REPARATION (Ribosome Profiling Assisted (Re-)Annotation of Bacterial genomes) is a pipeline that uses ribosome profiling data for a de novo open reading frame delineation in prokaryotic (bacterial) genomes.
The software was created at VIB-UGent Center for Medical Biotechnology and Lab of Bioinformatics and Computational Genomics (Biobix), University of Gent, belgium.
Link to the paper https://doi.org/10.1093/nar/gkx758
The REPARATION workflow consist of:
Genome wide ribosome profiling profile based on choosen occupancy position.
Traverse the genome and generate all possible open reading frames.
- Generate traning set for random forest model.
Train a random forest to learn and use it for ORF prediction.
Start Site selection.
NB: The ribosome profiling data should be aligned onto the same genome used for the analyzed!
REPARATION was developed and tested on a Linux system.

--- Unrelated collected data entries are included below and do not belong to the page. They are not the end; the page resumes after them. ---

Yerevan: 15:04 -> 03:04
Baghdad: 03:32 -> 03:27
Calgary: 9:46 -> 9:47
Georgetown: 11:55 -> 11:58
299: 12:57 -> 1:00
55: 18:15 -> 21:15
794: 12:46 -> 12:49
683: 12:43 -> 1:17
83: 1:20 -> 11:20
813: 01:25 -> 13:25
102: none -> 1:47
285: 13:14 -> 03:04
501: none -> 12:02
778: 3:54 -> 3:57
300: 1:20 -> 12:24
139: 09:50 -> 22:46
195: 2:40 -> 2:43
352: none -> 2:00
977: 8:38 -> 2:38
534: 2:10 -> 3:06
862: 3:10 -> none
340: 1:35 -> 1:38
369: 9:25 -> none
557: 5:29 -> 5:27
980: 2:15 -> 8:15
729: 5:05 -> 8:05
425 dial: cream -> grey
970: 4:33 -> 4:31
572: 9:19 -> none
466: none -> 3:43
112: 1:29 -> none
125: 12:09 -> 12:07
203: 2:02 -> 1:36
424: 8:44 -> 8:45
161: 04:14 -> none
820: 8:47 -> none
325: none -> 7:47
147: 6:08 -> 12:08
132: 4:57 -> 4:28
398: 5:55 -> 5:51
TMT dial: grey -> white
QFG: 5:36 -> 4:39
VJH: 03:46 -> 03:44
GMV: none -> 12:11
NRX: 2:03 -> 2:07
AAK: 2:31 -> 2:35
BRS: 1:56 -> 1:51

The REPARATION software is primarily written in perl, python2.7 and R. For each dataset the complete REPARATION workflow (from the sam files to final results) takes under 90 minutes. REAPARATION is dependant on a set of tool binaries which should all be installed on your system before the pipeline can execute all of its commands.
Perl packages: -------------- - Perl + v.5.10+ - Getopt::Long - Cwd - BioPerl - POSIX Python packages: -------------- - plastid (https://plastid.readthedocs.io/en/latest/) R packages: -------------- - ggplot2 - randomForest - PRROC - ROCR - SiZer Tool binaries: -------------- - prodigal[*] (https://github.com/hyattpd/Prodigal) - glimmer3 (https://ccb.jhu.edu/software/glimmer/) - USEARCH[*] (http://www.drive5.com/usearch/download.html) - R (http://www.r-project.org/) - samtools [*] The usearchX.Y.Z and prodigalX.Y.Z executatble should be renamed to "usearch" and "prodigal" respectively. The tool binary paths should be included in the $PATH variable or within the script/bin folder of the tool.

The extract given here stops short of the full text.